All these problems are posed, somewhat addressed, never really explored.
Too bad. Sycamore Row could have been fascinating, the stuff of great literature, with such a title, too! But if it is gripping in the beginning and interesting in the end, what it is in the middle is too much like small towns and not enough like good writing: so dull and soporific that you want to get drunk with Lucien—the alcoholic and debarred lawyer of the novel.
At the end of each one of his novels, Grisham usually addresses his readers, evoking the epopee of the writing of that particular book.
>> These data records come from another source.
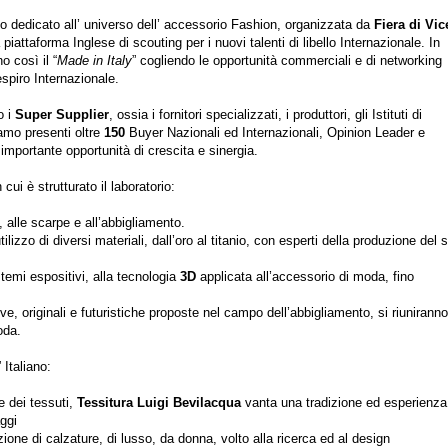
io dedicato all’ universo dell’ accessorio Fashion, organizzata da
Fiera di Vi
iattaforma Inglese di scouting per i nuovi talenti di libello Internazionale. In
 così il “
Made in Italy
” cogliendo le opportunità commerciali e di networking
spiro Internazionale.
o i
Super Supplier
, ossia i fornitori specializzati, i produttori, gli Istituti di
iamo presenti oltre
150
Buyer Nazionali ed Internazionali, Opinion Leader e
 importante opportunità di crescita e sinergia.
cui è strutturato il laboratorio:
, alle scarpe e all’abbigliamento.
ilizzo di diversi materiali, dall’oro al titanio, con esperti della produzione del 
stemi espositivi, alla tecnologia
3D
applicata all’accessorio di moda, fino
e, originali e futuristiche proposte nel campo dell’abbigliamento, si riuniranno
oda.
” Italiano:
e dei tessuti,
Tessitura Luigi Bevilacqua
vanta una tradizione ed esperienza
aggi
one di calzature, di lusso, da donna, volto alla ricerca ed al design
Here, he tells us that his wife Renée, “was not too keen on a sequel” of A Time to Kill, which many readers consider his masterpiece.
Renée, I believe you were right.


THE BIG SLEEP is Chandler’s first novel and this is my Chandler’s first read. So I’ll tell you what strikes first: it’s Chandler’s writing style, the ironic voice of private detective Philip Marlowe, a man who drinks too much, smokes too much and, we suspect, uses smoke and drink to hide personal wounds. The man is as much a mystery as the plot itself which, in places, gets messy and overcharged. What draws the reader to this novel, besides the style and voice, is the atmospheric charm of the descriptions. It’s hard to imagine so much rain in Los Angeles. But Chandler makes his suspension of disbelief effective. Besides, the rain may stand for something else. As does the wealthy family he works for, in ruins. There is a social commentary subtext here. Perhaps not so much of a subtext as a theme as Chandler associates decay with the City of Angels. At times, you feel as if you are entering the lonesomeness of a Hopper painting (think "Nighthawks"). And it may be why Chandler is part of literature.